We thank L. Hajjar and D. Russell for sharing reagents, Histology and Vision Research Core Facilities at the University of Michigan Medical School and the TEM core facility at the Weill Cornell Medical College for their assistance, and P. Arvan and R. B. Reinert, G. H. Kim and X. Shu, as well as other members of the Qi/Arvan labs and islet club at University of Michigan Diabetes Center, for comments and technical assistance. The Histology Core at the University of Michigan Medical School was supported by the National Cancer Institute of the NIH (award no. P30CA046592). This work was supported by NIH (grant nos. R01DK108921, R03 DK106304), and Juvenile Diabetes Research Foundation (JDRF; grant no. CDA-2016–189; to S.A.S.), VA Merit award 1 (no. I01 BX003744-01 to M.G.), NIH (grant no.

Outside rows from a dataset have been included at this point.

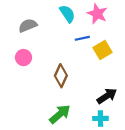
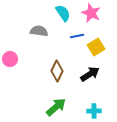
gray semicircle: (28, 25) -> (39, 31), moved, turned 30
pink circle: (23, 58) -> (10, 59), moved
black arrow: (107, 96) -> (90, 74), moved

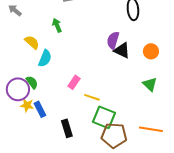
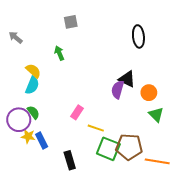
purple semicircle: (113, 40) -> (118, 90), moved
orange circle: (151, 51) -> (149, 93), moved
cyan semicircle: (45, 58) -> (32, 85), moved
brown pentagon: (114, 135) -> (129, 147), moved

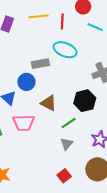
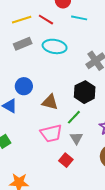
red line: (62, 22) -> (46, 20), turned -49
gray rectangle: (40, 64) -> (23, 44), moved
pink trapezoid: (24, 123) -> (51, 133), moved
red square: (64, 176) -> (66, 160), moved

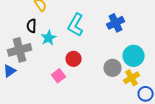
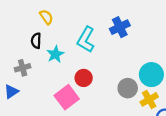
blue cross: (116, 23) -> (120, 27), moved
gray cross: (20, 50) -> (23, 68), size x0.6
pink square: (59, 76) -> (67, 97), size x1.5

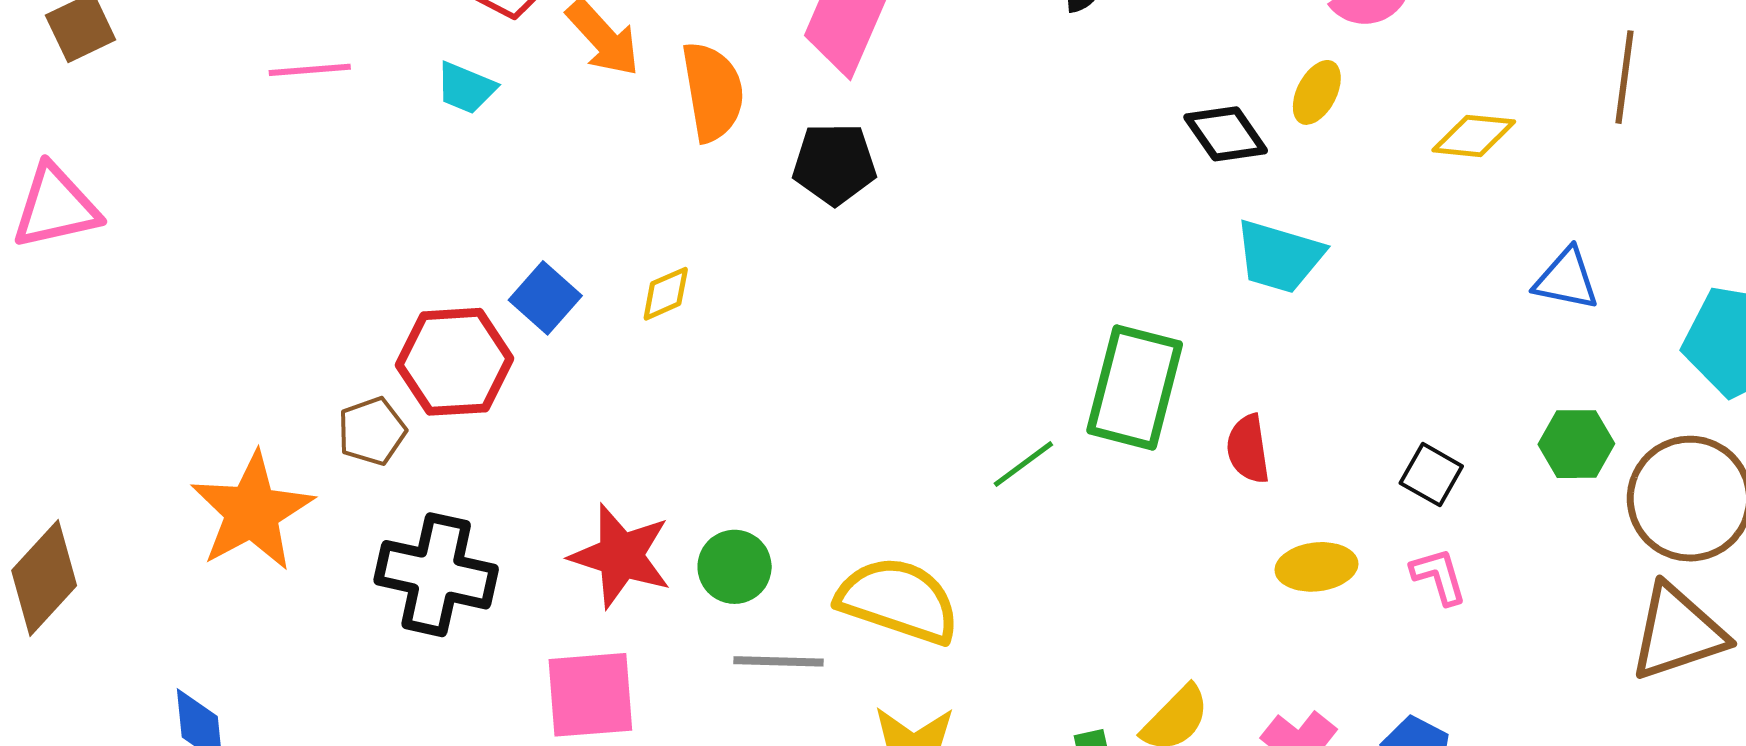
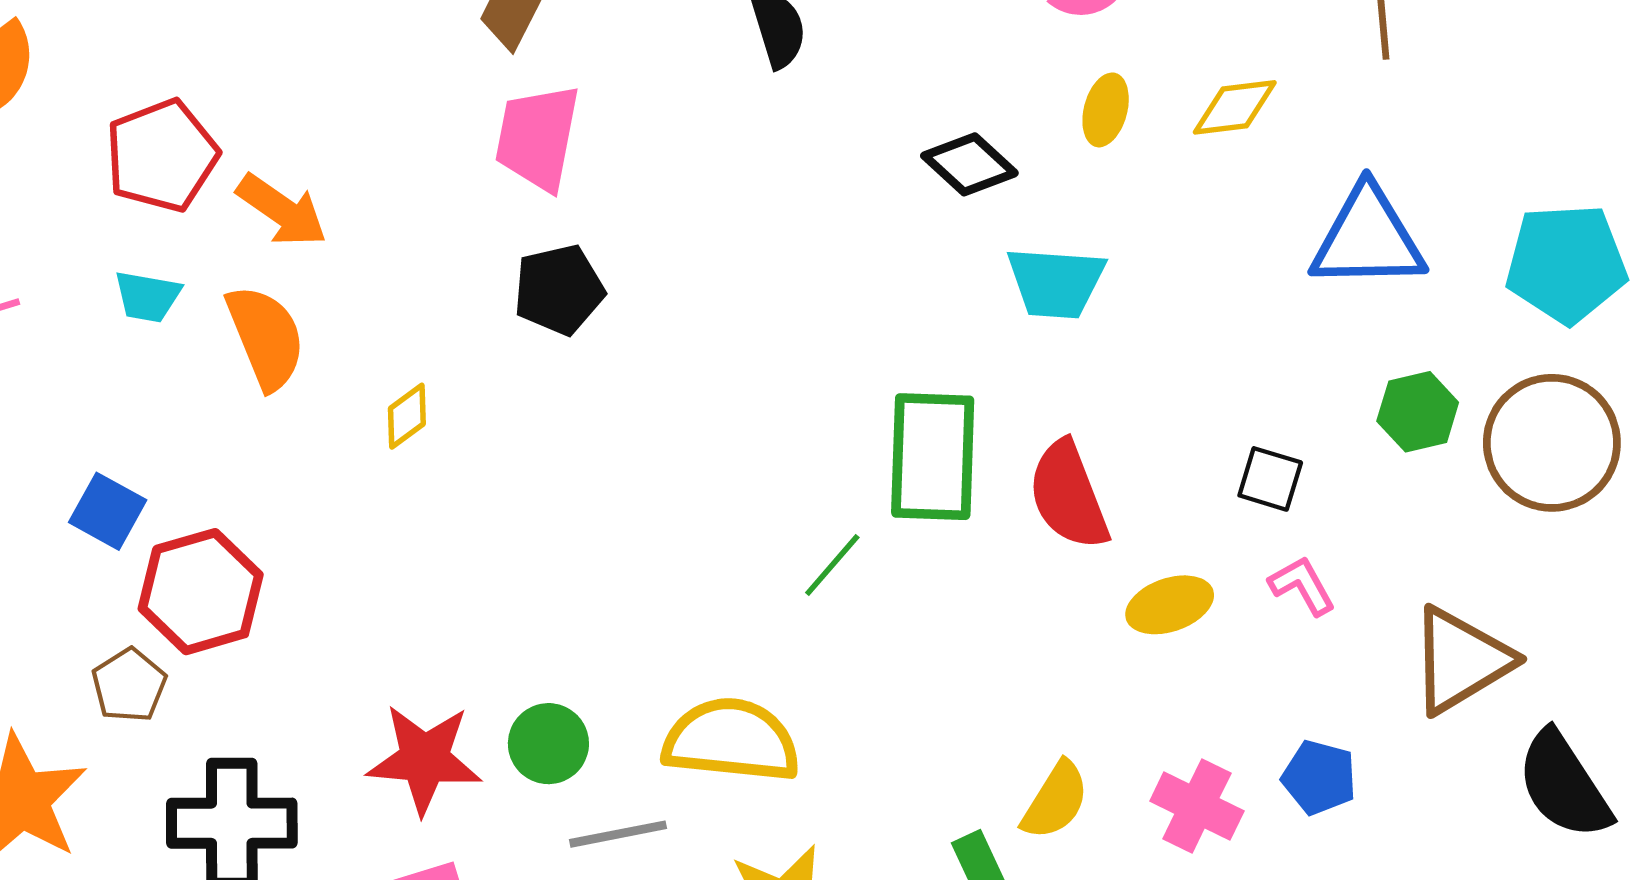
orange semicircle: (713, 92) -> (266, 337), moved
yellow ellipse: (1317, 92) -> (1106, 110), moved
blue triangle: (1566, 279) -> (1368, 238), size x1.6
yellow diamond: (666, 294) -> (407, 416), moved
blue square: (545, 298) -> (108, 511), moved
red semicircle: (1248, 449) -> (1068, 495), size x1.5
brown triangle: (1678, 632) -> (1461, 660), moved

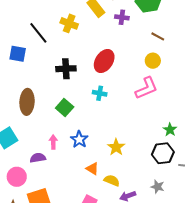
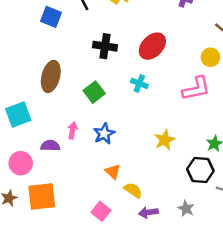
yellow star: (116, 147) -> (165, 140), moved

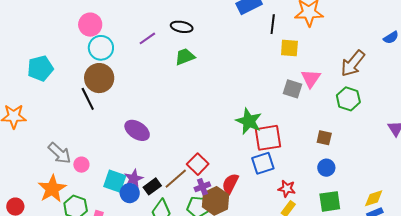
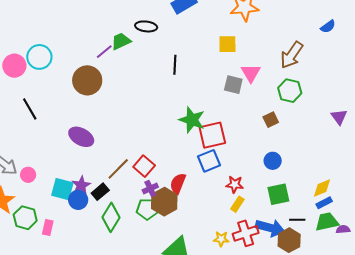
black line: (273, 24) -> (175, 65), moved
pink circle: (90, 25) -> (14, 66), moved
black ellipse: (182, 27) -> (146, 26), moved
purple line: (147, 38) -> (104, 52), moved
green trapezoid: (185, 57) -> (121, 41), moved
brown circle: (99, 78) -> (87, 80), moved
brown square: (324, 138) -> (271, 120), moved, turned -35
brown line: (176, 179) -> (118, 169), moved

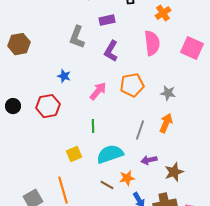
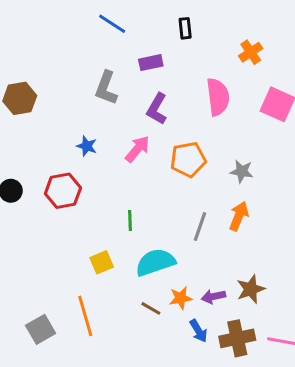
orange cross: (163, 13) -> (251, 52), moved
pink arrow: (98, 91) -> (137, 149), moved
purple arrow: (149, 160) -> (213, 297), moved

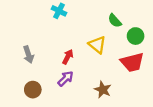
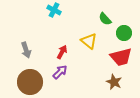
brown circle: (33, 90) -> (30, 82), size x1.6
brown star: (103, 90) -> (114, 82), moved

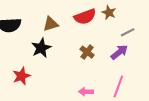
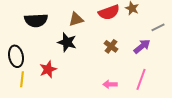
gray line: (128, 32) -> (158, 27), moved
black star: (41, 48) -> (67, 42), turned -30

R01DK091526), JDRF Microfluidic-Based Functional Facility at the University of Illinois at Chicago, and the Chicago Diabetes Project (to J.O. and Y.W.), NIH (grant no. U01 DK070430) and NIDDK/City of Hope Integrated Islet Distribution Program (to A.N.), NIH (grant nos. R01DK67536, R01DK117639 and R01DK103215 to R.N.K.), and JDRF (grant nos. 47-2012-767 and 1-SRA-2014-251-Q-R), NIH (grant nos. R01DK11174 and R01DK117639; to L.Q.). Y.J. is supported by American Heart Association Scientist Development (grant no. 17SDG33670192) and Michigan Nutrition Obesity Research Center Pilot/Feasibility grant (no. P30DK089503). S.S. was an international student research fellow of the Howard Hughes Medical Institute (no. 59107338) and a Helen Hay Whitney Postdoctoral Fellow. L.Q. is the recipient of the Junior Faculty and Career Development Awards from the American Diabetes Association.

Author information

Y.J. and S.S. designed and performed most of the experiments. N.S., L.B.D., H.K., D.A. and M.M. assisted in some of the experiments. J.S., R.N.K., B.A.C. and M.G. measured TLR expression in human and aged mouse islets. S.A.S. provided helpful discussions and suggestions. C.L. and A.N. provided human islets. Y.X., Y.H., Y.W. and J.O. performed functional analysis of the mouse islets. S.K. performed microarray analyses. Y.J. and S.S. wrote the methods and legends. L.Q. designed the experiments, managed the project and wrote the manuscript. All authors edited and approved the manuscript.

Competing interests

The authors declare no competing interests.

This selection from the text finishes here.